While the conventional meat industry is a giant economic force today, a new report from the global consultancy AT Kearney doesn’t paint a bright future for meat producers—although Mother Nature will surely be smiling at the predictions featured in this report.
At the moment, the conventional meat industry raises billions of animals each year and turns over $1 trillion annually. But according to the report, most of the meat people eat in 2040 will not come from slaughtered animals. Instead, the consultancy group predicts 60 percent will bee either grown in vats or replaced by plant-based products that look and taste like meat. This is due to a number of factors.

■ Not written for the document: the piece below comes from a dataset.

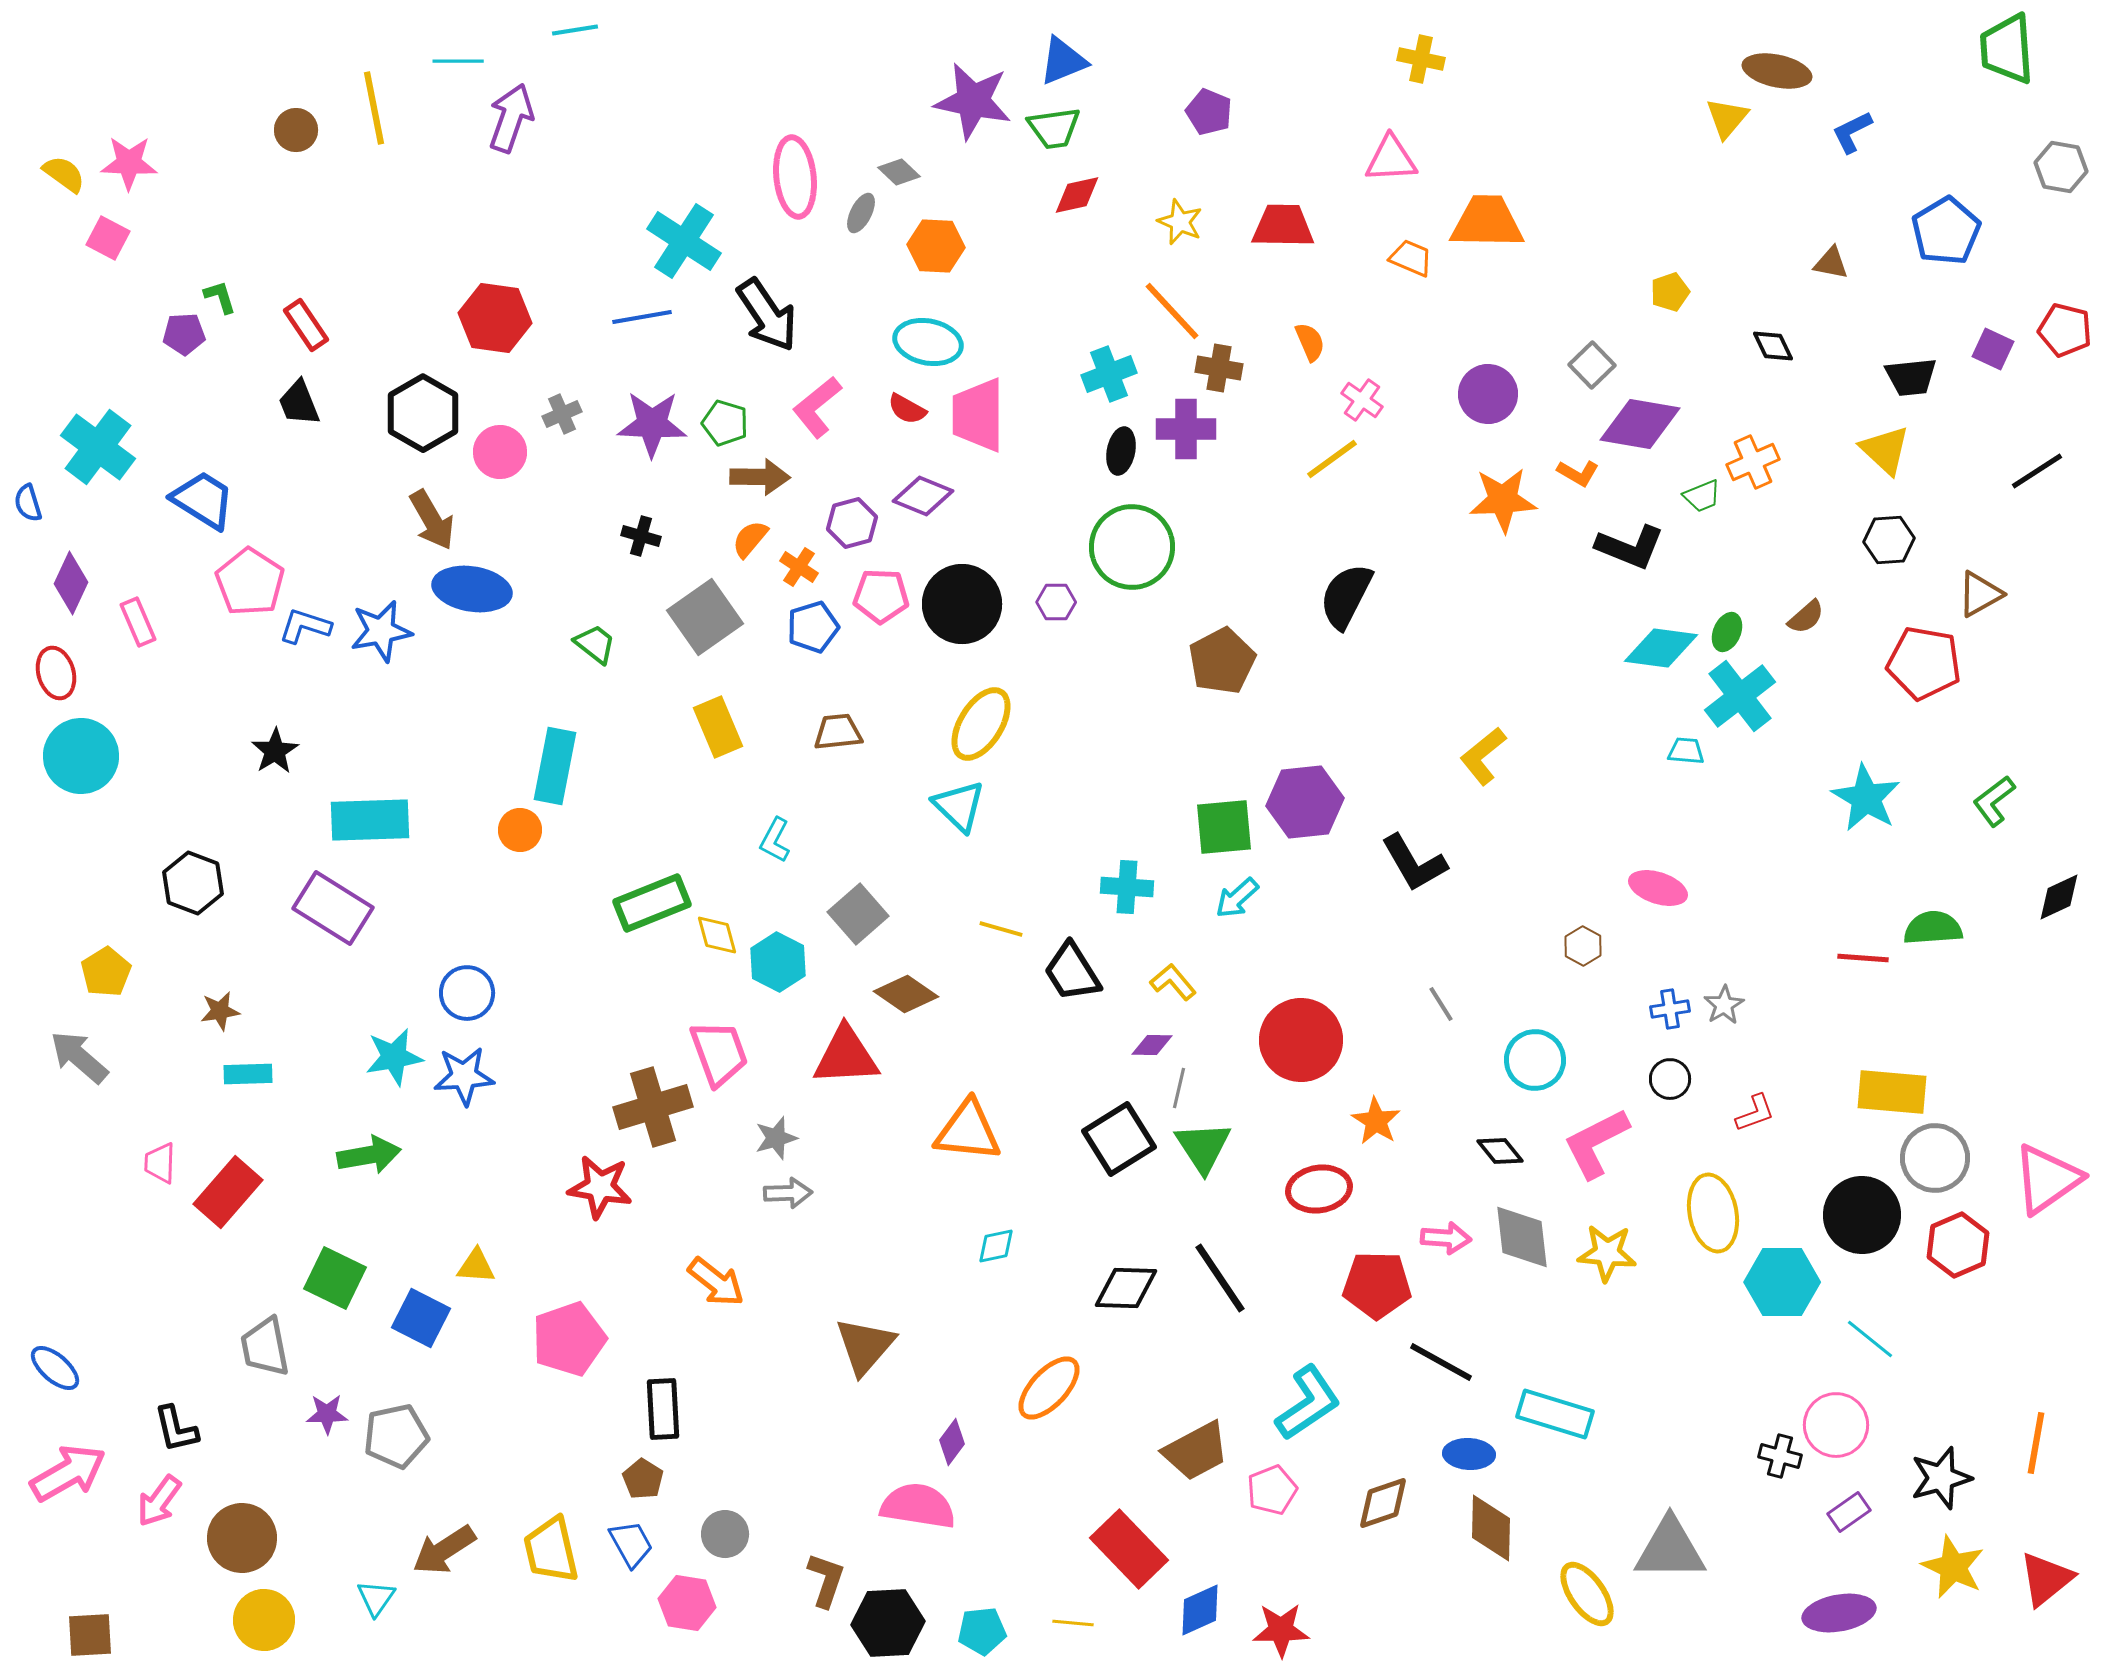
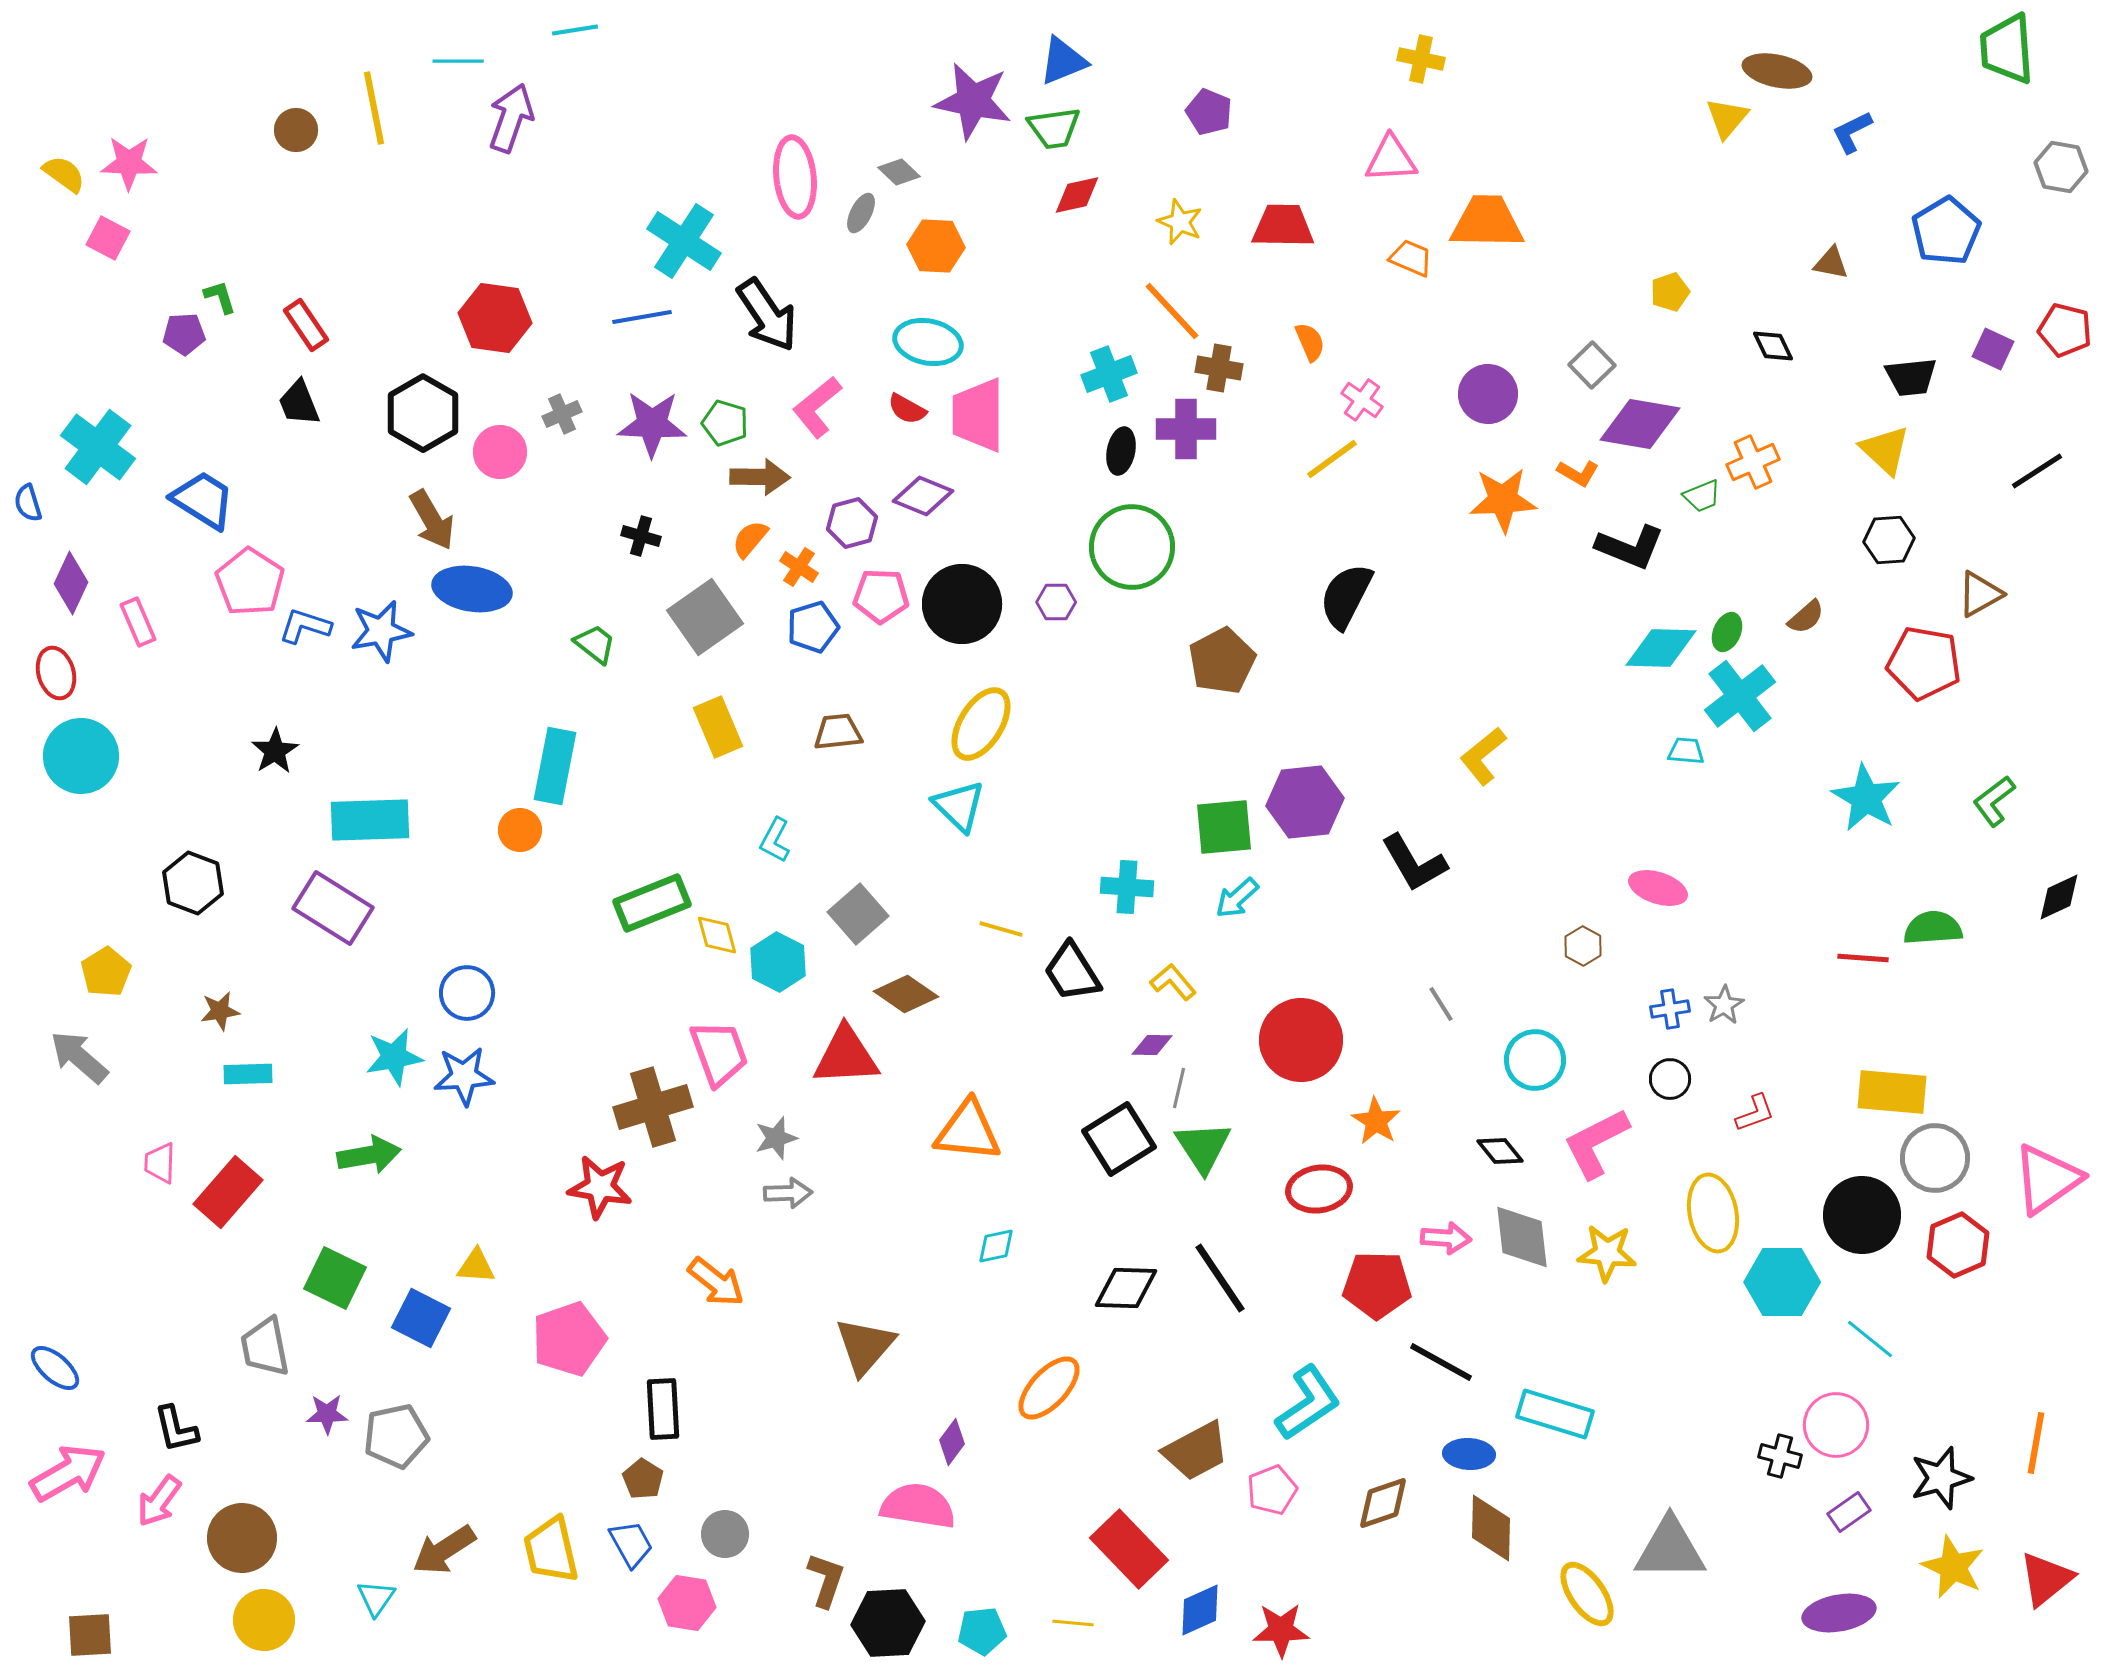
cyan diamond at (1661, 648): rotated 6 degrees counterclockwise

First, faux-meat companies such as Beyond Meat and Impossible Foods are taking the market by storm, with fast food chains already incorporating these options into their menus.
Secondly, other companies are working on growing meat cells in culture, to produce real meat without needing to raise and kill animals. No such products have yet reached consumers, but AT Kearney predicts cultured meat will dominate in the long term because it reproduces the taste and feel of conventional meat more closely than plant-based alternatives.
Another factor is that people are becoming more aware of the environmental effects of the meat industry, shifting instead to flexitarian, vegetarian and vegan lifestyles. Whatever the factors may be, it’s encouraging to see that we’re starting to wean ourselves off meat.